Billy Casper Golf to take over golf operations at the Lake?

By Duncan Nixon

Much to the surprise of the golfing community at Lake Monticello, the LMOA Board of Directors recently released a proposed new fee schedule developed by Billy Casper Golf (BCG) that BCG apparently projected would cut LMOA losses on golf in half in 2021.

Leading individuals in the golf community at the Lake were taken aback. According to Board chairman Jay Hinkle, BCG, which is already handling the golf course maintenance and the food and beverage service, came to the Board and proposed that it take over golf operations as well. Hinkle said in a recent interview that the idea would be to develop a master management contract with a single payment to BCG for golf course maintenance, golf course operations and food and beverage services. This would be a better deal for LMOA than having individual management contracts. When the Board made the BCG proposed fee schedule public, it was news to LMOA’s own Golf Committee, the officers of the Gray Foxes group, the women’s golf groups, the Monday night golf group, and the very active Hardin golf group, that any talks were in the works for BCG to take over the Lake’s golf operations.

At a public meeting, on Oct. 29, the leaders of the Lake golf groups gave the Board of Directors quite an earful of opinions, about the Board’s procedures and about the proposed new fee schedule. Board chairman Jay Hinkle said at the meeting that operating losses are currently running at about $250,000 per year. In addition, this figure does not include capital costs that include planned improvements projected out over a 30-year period.

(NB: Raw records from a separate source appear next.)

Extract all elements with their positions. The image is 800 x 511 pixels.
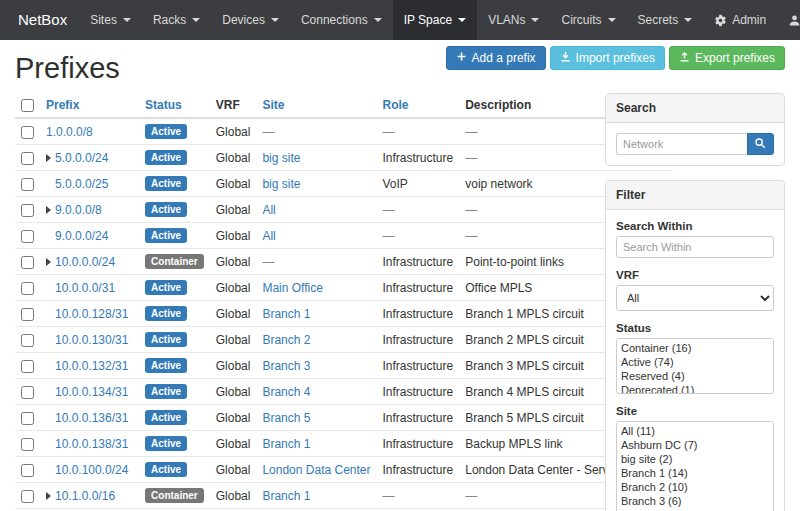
profile-menu-item[interactable]: Profile <box>777 0 800 40</box>
column-header-role[interactable]: Role <box>377 93 460 118</box>
role-cell: Infrastructure <box>377 405 460 431</box>
filter-option[interactable]: Reserved (4) <box>619 369 771 383</box>
row-checkbox[interactable] <box>21 282 34 295</box>
vrf-cell: Global <box>210 249 257 275</box>
nav-menu-item-vlans[interactable]: VLANs <box>477 0 550 40</box>
filter-option[interactable]: Branch 1 (14) <box>619 466 771 480</box>
filter-option[interactable]: Ashburn DC (7) <box>619 438 771 452</box>
prefix-link[interactable]: 10.0.0.0/24 <box>55 255 115 269</box>
row-checkbox[interactable] <box>21 152 34 165</box>
table-row: 10.0.100.0/24 Active Global London Data … <box>15 457 673 483</box>
row-checkbox[interactable] <box>21 412 34 425</box>
role-cell: — <box>377 197 460 223</box>
search-within-input[interactable] <box>616 236 774 258</box>
nav-menu-item-racks[interactable]: Racks <box>142 0 211 40</box>
row-checkbox[interactable] <box>21 334 34 347</box>
prefix-link[interactable]: 9.0.0.0/24 <box>55 229 108 243</box>
prefix-link[interactable]: 10.0.0.134/31 <box>55 385 128 399</box>
nav-menu-item-ip-space[interactable]: IP Space <box>393 0 477 40</box>
site-link[interactable]: big site <box>262 151 300 165</box>
expand-arrow-icon <box>46 258 51 266</box>
vrf-cell: Global <box>210 379 257 405</box>
filter-option[interactable]: All (11) <box>619 424 771 438</box>
import-prefixes-button[interactable]: Import prefixes <box>550 46 665 70</box>
site-filter-select[interactable]: All (11)Ashburn DC (7)big site (2)Branch… <box>616 421 774 511</box>
column-header-prefix[interactable]: Prefix <box>40 93 139 118</box>
table-row: 10.0.0.128/31 Active Global Branch 1 Inf… <box>15 301 673 327</box>
select-all-checkbox[interactable] <box>21 99 34 112</box>
export-prefixes-button-label: Export prefixes <box>695 51 775 65</box>
export-prefixes-button[interactable]: Export prefixes <box>669 46 785 70</box>
filter-option[interactable]: Branch 2 (10) <box>619 480 771 494</box>
app-logo[interactable]: NetBox <box>6 0 79 40</box>
column-header-site[interactable]: Site <box>256 93 376 118</box>
site-link[interactable]: London Data Center <box>262 463 370 477</box>
prefix-link[interactable]: 10.0.0.136/31 <box>55 411 128 425</box>
vrf-cell: Global <box>210 483 257 509</box>
prefix-link[interactable]: 1.0.0.0/8 <box>46 125 93 139</box>
add-prefix-button[interactable]: Add a prefix <box>446 46 546 70</box>
table-row: 10.0.0.0/24 Container Global — Infrastru… <box>15 249 673 275</box>
table-row: 10.0.0.136/31 Active Global Branch 5 Inf… <box>15 405 673 431</box>
filter-option[interactable]: Branch 3 (6) <box>619 494 771 508</box>
role-cell: Infrastructure <box>377 301 460 327</box>
column-header-status[interactable]: Status <box>139 93 210 118</box>
row-checkbox[interactable] <box>21 126 34 139</box>
table-row: 9.0.0.0/24 Active Global All — — <box>15 223 673 249</box>
row-checkbox[interactable] <box>21 256 34 269</box>
prefix-link[interactable]: 10.0.0.130/31 <box>55 333 128 347</box>
prefix-link[interactable]: 10.1.0.0/16 <box>55 489 115 503</box>
site-link[interactable]: Branch 1 <box>262 437 310 451</box>
search-input[interactable] <box>616 133 747 155</box>
row-checkbox[interactable] <box>21 386 34 399</box>
search-button[interactable] <box>747 133 774 155</box>
row-checkbox[interactable] <box>21 360 34 373</box>
row-checkbox[interactable] <box>21 204 34 217</box>
role-cell: Infrastructure <box>377 249 460 275</box>
prefix-link[interactable]: 10.0.0.128/31 <box>55 307 128 321</box>
status-filter-select[interactable]: Container (16)Active (74)Reserved (4)Dep… <box>616 338 774 394</box>
status-badge: Active <box>145 436 187 451</box>
nav-menu-item-circuits[interactable]: Circuits <box>550 0 626 40</box>
prefix-link[interactable]: 5.0.0.0/25 <box>55 177 108 191</box>
prefix-link[interactable]: 10.0.0.0/31 <box>55 281 115 295</box>
row-checkbox[interactable] <box>21 490 34 503</box>
site-link[interactable]: big site <box>262 177 300 191</box>
status-badge: Active <box>145 306 187 321</box>
prefix-link[interactable]: 5.0.0.0/24 <box>55 151 108 165</box>
row-checkbox[interactable] <box>21 438 34 451</box>
row-checkbox[interactable] <box>21 178 34 191</box>
prefix-link[interactable]: 10.0.0.138/31 <box>55 437 128 451</box>
filter-option[interactable]: big site (2) <box>619 452 771 466</box>
site-link[interactable]: Branch 3 <box>262 359 310 373</box>
site-link[interactable]: Branch 4 <box>262 385 310 399</box>
site-link[interactable]: Branch 2 <box>262 333 310 347</box>
prefix-link[interactable]: 9.0.0.0/8 <box>55 203 102 217</box>
nav-menu-item-sites[interactable]: Sites <box>79 0 142 40</box>
nav-menu-item-devices[interactable]: Devices <box>211 0 290 40</box>
status-badge: Active <box>145 202 187 217</box>
chevron-down-icon <box>684 18 692 22</box>
filter-option[interactable]: Deprecated (1) <box>619 383 771 394</box>
row-checkbox[interactable] <box>21 308 34 321</box>
nav-menu-item-connections[interactable]: Connections <box>290 0 393 40</box>
filter-option[interactable]: Container (16) <box>619 341 771 355</box>
site-link[interactable]: All <box>262 229 275 243</box>
row-checkbox[interactable] <box>21 464 34 477</box>
vrf-cell: Global <box>210 301 257 327</box>
admin-menu-item[interactable]: Admin <box>703 0 777 40</box>
site-link[interactable]: All <box>262 203 275 217</box>
primary-nav: Sites Racks Devices Connections IP Space… <box>79 0 703 40</box>
filter-option[interactable]: Active (74) <box>619 355 771 369</box>
site-link[interactable]: Branch 1 <box>262 489 310 503</box>
site-link[interactable]: Main Office <box>262 281 322 295</box>
vrf-filter-select[interactable]: All <box>616 285 774 311</box>
site-link[interactable]: Branch 1 <box>262 307 310 321</box>
prefix-link[interactable]: 10.0.0.132/31 <box>55 359 128 373</box>
nav-menu-item-secrets[interactable]: Secrets <box>627 0 704 40</box>
row-checkbox[interactable] <box>21 230 34 243</box>
nav-menu-item-label: VLANs <box>488 13 525 27</box>
site-link[interactable]: Branch 5 <box>262 411 310 425</box>
status-badge: Container <box>145 254 204 269</box>
prefix-link[interactable]: 10.0.100.0/24 <box>55 463 128 477</box>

The proposed fee schedule offers  all kinds of combinations and permutations. For instance, the daily fees for a single round of golf actually go down under the proposal, but the annual contract fees go up a lot. One calculation for a golf playing couple that practices on the driving range shows an increase of 28 percent. A calculation for a single player playing three 18- hole rounds a week and practicing regularly on the range shows an increase of 46 percent. The cost for an associate single member (i.e. non-resident) goes up by 65 percent.

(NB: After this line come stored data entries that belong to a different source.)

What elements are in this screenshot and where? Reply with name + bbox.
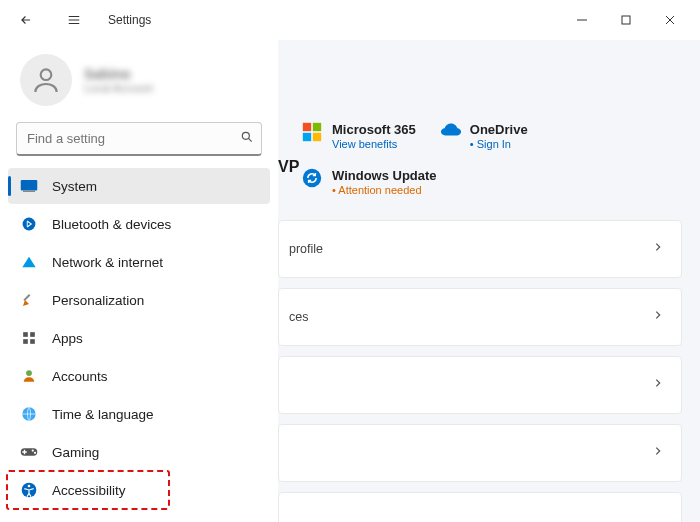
user-profile[interactable]: Sabino Local Account <box>8 44 270 116</box>
nav-label: System <box>52 179 97 194</box>
svg-rect-10 <box>30 339 35 344</box>
update-icon <box>302 168 322 188</box>
apps-icon <box>20 329 38 347</box>
user-name: Sabino <box>84 66 153 82</box>
settings-card[interactable] <box>278 356 682 414</box>
accessibility-icon <box>20 481 38 499</box>
nav-label: Personalization <box>52 293 144 308</box>
sidebar-item-personalization[interactable]: Personalization <box>8 282 270 318</box>
card-label: ces <box>289 310 308 324</box>
network-icon <box>20 253 38 271</box>
app-title: Settings <box>108 13 151 27</box>
service-sub: Sign In <box>470 138 528 150</box>
sidebar-item-time-language[interactable]: Time & language <box>8 396 270 432</box>
card-label: profile <box>289 242 323 256</box>
sidebar-item-system[interactable]: System <box>8 168 270 204</box>
service-onedrive[interactable]: OneDrive Sign In <box>440 122 528 150</box>
service-title: Microsoft 365 <box>332 122 416 137</box>
sidebar-item-apps[interactable]: Apps <box>8 320 270 356</box>
nav-list: System Bluetooth & devices Network & int… <box>8 168 270 508</box>
nav-label: Apps <box>52 331 83 346</box>
svg-rect-20 <box>303 133 311 141</box>
accounts-icon <box>20 367 38 385</box>
sidebar: Sabino Local Account System Bluetooth & … <box>0 40 278 522</box>
service-title: OneDrive <box>470 122 528 137</box>
sidebar-item-accounts[interactable]: Accounts <box>8 358 270 394</box>
service-sub: Attention needed <box>332 184 437 196</box>
svg-rect-6 <box>23 294 30 301</box>
avatar-icon <box>20 54 72 106</box>
nav-label: Time & language <box>52 407 154 422</box>
svg-rect-8 <box>30 332 35 337</box>
svg-point-11 <box>26 370 32 376</box>
heading-fragment: VP <box>278 158 299 176</box>
settings-card[interactable]: profile <box>278 220 682 278</box>
svg-rect-21 <box>313 133 321 141</box>
titlebar: Settings <box>0 0 700 40</box>
chevron-right-icon <box>653 308 663 326</box>
svg-point-17 <box>28 485 31 488</box>
minimize-button[interactable] <box>560 4 604 36</box>
settings-card[interactable] <box>278 492 682 522</box>
microsoft-icon <box>302 122 322 142</box>
nav-label: Gaming <box>52 445 99 460</box>
svg-point-15 <box>34 452 36 454</box>
service-title: Windows Update <box>332 168 437 183</box>
sidebar-item-bluetooth[interactable]: Bluetooth & devices <box>8 206 270 242</box>
cards-list: profile ces <box>278 214 700 522</box>
svg-rect-4 <box>23 191 35 193</box>
back-button[interactable] <box>8 2 44 38</box>
service-microsoft365[interactable]: Microsoft 365 View benefits <box>302 122 416 150</box>
personalization-icon <box>20 291 38 309</box>
svg-rect-7 <box>23 332 28 337</box>
search-input[interactable] <box>16 122 262 156</box>
svg-rect-9 <box>23 339 28 344</box>
chevron-right-icon <box>653 240 663 258</box>
services-row2: Windows Update Attention needed <box>278 168 700 214</box>
service-sub: View benefits <box>332 138 416 150</box>
settings-window: Settings Sabino Local Account <box>0 0 700 522</box>
bluetooth-icon <box>20 215 38 233</box>
sidebar-item-network[interactable]: Network & internet <box>8 244 270 280</box>
chevron-right-icon <box>653 444 663 462</box>
nav-label: Bluetooth & devices <box>52 217 171 232</box>
svg-point-14 <box>32 449 34 451</box>
settings-card[interactable] <box>278 424 682 482</box>
gaming-icon <box>20 443 38 461</box>
svg-rect-3 <box>21 180 38 191</box>
services-row: Microsoft 365 View benefits OneDrive Sig… <box>278 40 700 168</box>
svg-rect-18 <box>303 123 311 131</box>
svg-point-22 <box>303 169 321 187</box>
settings-card[interactable]: ces <box>278 288 682 346</box>
chevron-right-icon <box>653 376 663 394</box>
content-pane: VP Microsoft 365 View benefits OneDrive … <box>278 40 700 522</box>
maximize-button[interactable] <box>604 4 648 36</box>
main-area: Sabino Local Account System Bluetooth & … <box>0 40 700 522</box>
svg-rect-19 <box>313 123 321 131</box>
onedrive-icon <box>440 122 460 142</box>
svg-point-5 <box>23 218 36 231</box>
svg-point-1 <box>41 69 52 80</box>
sidebar-item-accessibility[interactable]: Accessibility <box>8 472 270 508</box>
system-icon <box>20 177 38 195</box>
svg-rect-0 <box>622 16 630 24</box>
hamburger-button[interactable] <box>56 2 92 38</box>
close-button[interactable] <box>648 4 692 36</box>
nav-label: Accessibility <box>52 483 126 498</box>
service-windows-update[interactable]: Windows Update Attention needed <box>302 168 437 196</box>
sidebar-item-gaming[interactable]: Gaming <box>8 434 270 470</box>
nav-label: Accounts <box>52 369 108 384</box>
time-icon <box>20 405 38 423</box>
nav-label: Network & internet <box>52 255 163 270</box>
user-sub: Local Account <box>84 82 153 94</box>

Regarding the annual operating loss, a little perspective is in order. The Lake is fortunate to have a large base of dues paying units over which to spread this cost. The subsidy of the golf course per dues paying unit comes to about $60 a year, or $5.00 per month. In the event that the Lake were to lose or abandon its golf course, it is fairly certain that property values would be negatively affected to some extent. Prospective buyers looking for a house at a golf course community would look to Spring Creek and Old Trail and skip over Lake Monticello. Housing prices would obviously not tumble, but a loss of a couple of percentage points for most homeowners would make the $60 a year cost look piddling. Nonetheless, Hinkle says the Board is committed to improving LMOA finances and making the golf course break even or profitable would be consistent with that goal.

Most of those commenting on the new fee schedule told the Board that the schedule appeared to reflect a lack of knowledge of the make-up of the golf playing community at the Lake. The demographics of players at the Lake may be significantly different from the demographics of the golf playing communities at other courses managed by BCG. Comments were quite uniform in their view that if the proposed fee schedule is adopted without change, a portion of players will walk away from the course. If that were to happen, it is very hard to imagine how BCG could cut losses in half in year one. Golf courses around the country are generally not making money and golf demand is highly elastic, meaning that if golfers perceive that prices are too high, they may turn to other courses or hang up their clubs. It was clear from the comments that the proposed fee schedule would have a significant negative impact on the golfers who play most regularly. On the other hand, the proposed fee schedule would be beneficial to the casual, occasional player. In a recent interview, Hinkle said that the Board is committed to working on the fee schedule with the regular, high volume players. He noted that currently, 53 percent of total golf course revenue comes from these players.

While the reaction to the Board’s negotiations and the proposed fee schedule was entirely negative, the fact is that most golfers at the Lake have been very happy with the way in which BCG has handled golf course maintenance at the Lake in recent years, and with how it has handled food and beverage management of late. Furthermore, BCG is a highly successful golf course management company, managing approximately 160 different courses all around the country. The Board apparently believes that it cannot go wrong in turning golf operations over to BCG. Hinkle said that one thing that BCG might do is try to integrate the golf course into the community more fully with events to bring in non-golfers. He also suggested BCG is very committed to promoting lessons and youth golf, two areas in which the Lake Monticello golf course is already quite strong.

If a more realistic fee schedule can be worked out, it is possible that the Board’s proposal to turn golf course operations over to BCG could be approved at the November, or December Board meeting.  The November Board meeting is scheduled for Nov. 19.